The authors also note that maximizing opportunities for clinical impact requires a focus on broad-based integration of research efforts including data sets, cancer models, and testing combinatorial strategies to screen, detect, and diagnose cancers. Other opportunities for research integration include forming transdisciplinary scientific teams, increasing the recruitment of ethnically and racially diverse populations in clinical trials, and testing innovative strategies to improve cancer prevention, diagnosis, treatment, and survivorship in underserved communities.

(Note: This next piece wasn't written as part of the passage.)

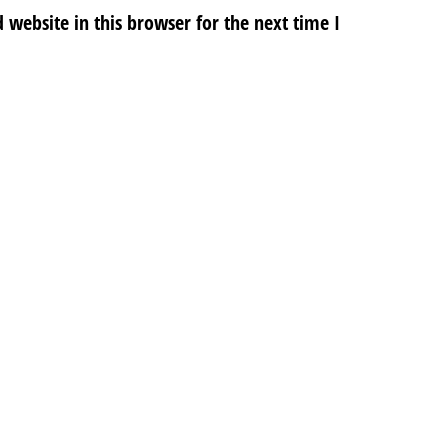
website in this browser for the next time I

“Our ability to manage cancer as a chronic disease will continue to grow and demand increased investments in survivorship research to maximize quality of life for people with cancer, their families, and caregivers,” said Lynne. “While it can appear daunting to consider all that needs to be done in research to conquer the hundreds of diseases we group together under the moniker of cancer, this report shows that if we continue to collaborate and leverage collective resources progress can continue to be made in the future of cancer care.”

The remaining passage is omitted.